» **The problem**
The answer must be an exact copy of the lines from the one containing "Provocarile si recompensele" through the end of the records, with the pictures left out.

─── Data under study ───

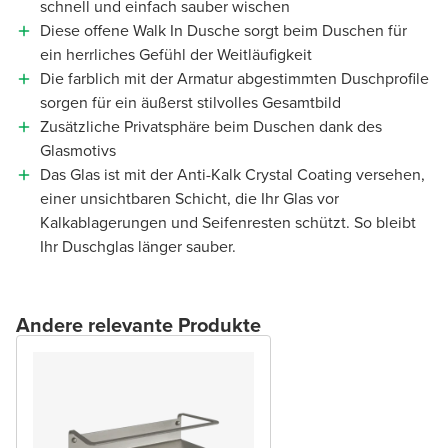
schnell und einfach sauber wischen
Diese offene Walk In Dusche sorgt beim Duschen für
ein herrliches Gefühl der Weitläufigkeit
Die farblich mit der Armatur abgestimmten Duschprofile
sorgen für ein äußerst stilvolles Gesamtbild
Zusätzliche Privatsphäre beim Duschen dank des
Glasmotivs
Das Glas ist mit der Anti-Kalk Crystal Coating versehen,
einer unsichtbaren Schicht, die Ihr Glas vor
Kalkablagerungen und Seifenresten schützt. So bleibt
Ihr Duschglas länger sauber.
Andere relevante Produkte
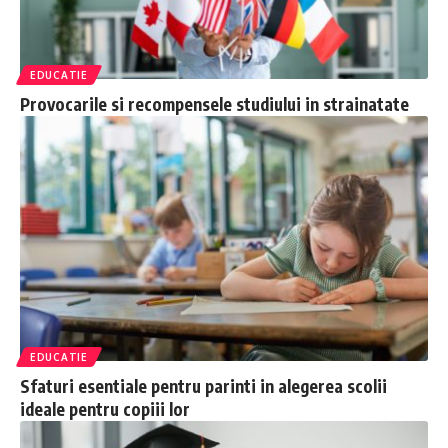
EDUCATIE
Provocarile si recompensele studiului in strainatate
EDUCATIE
Sfaturi esentiale pentru parinti in alegerea scolii
ideale pentru copiii lor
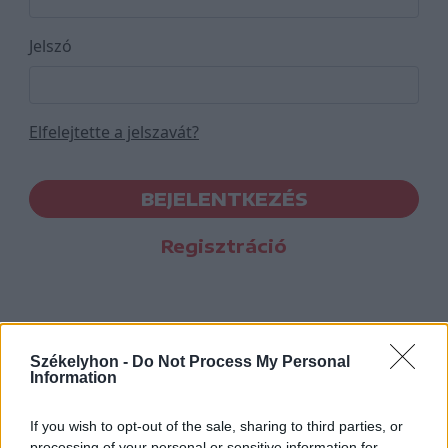
Jelszó
Elfelejtette a jelszavát?
BEJELENTKEZÉS
Regisztráció
Székelyhon -
Do Not Process My Personal
Information
If you wish to opt-out of the sale, sharing to third parties, or
processing of your personal or sensitive information for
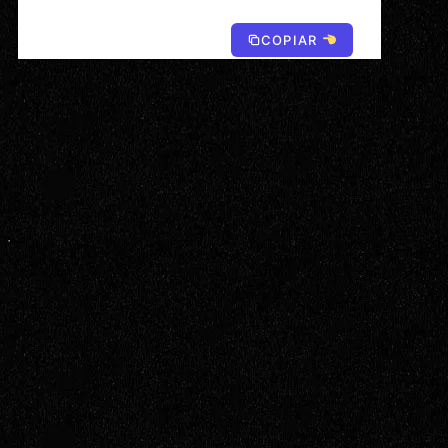
COPIAR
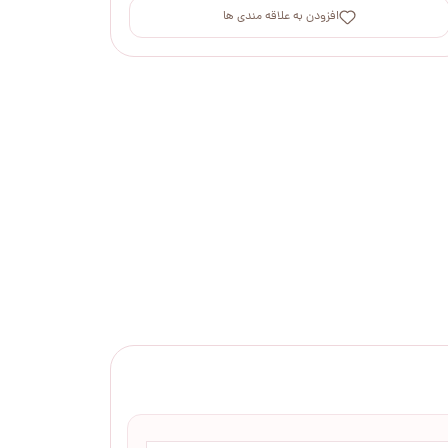
افزودن به علاقه مندی ها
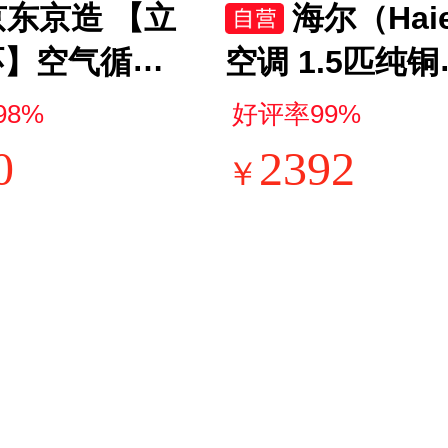
京东京造 【立
海尔（Hai
环】空气循环
空调 1.5匹纯铜
用大风量摇头
变频卧室静音
98%
好评率99%
扇卧室轻音桌
挂机 急速制冷 
0
2392
￥
风扇台式节能
能效 国家补贴K
扇客厅电扇呼
-35GW/C200-1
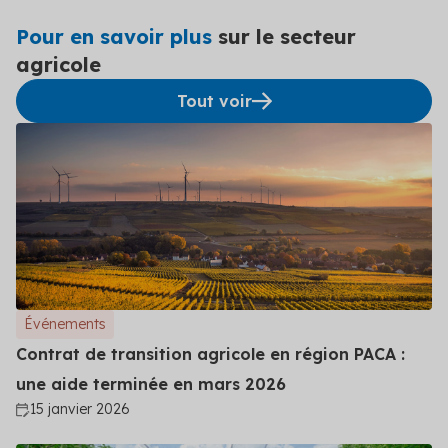
Pour en savoir plus
sur le secteur
agricole
Tout voir
Événements
Contrat de transition agricole en région PACA :
une aide terminée en mars 2026
15 janvier 2026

───

» **Final answer**
Provocarile si recompensele studiului in strainatate
EDUCATIE
Sfaturi esentiale pentru parinti in alegerea scolii
ideale pentru copiii lor
Jelszó
Elfelejtette a jelszavát?
BEJELENTKEZÉS
Regisztráció
Székelyhon -
Do Not Process My Personal
Information
If you wish to opt-out of the sale, sharing to third parties, or
processing of your personal or sensitive information for
COPIAR
افزودن به علاقه مندی ها
京东京造 【立
海尔（Hai
环】空气循环
空调 1.5匹纯铜
用大风量摇头
变频卧室静音
98%
好评率99%
扇卧室轻音桌
挂机 急速制冷 
0
2392
￥
风扇台式节能
能效 国家补贴K
扇客厅电扇呼
-35GW/C200-1
Pour en savoir plus
sur le secteur
agricole
Tout voir
Événements
Contrat de transition agricole en région PACA :
une aide terminée en mars 2026
15 janvier 2026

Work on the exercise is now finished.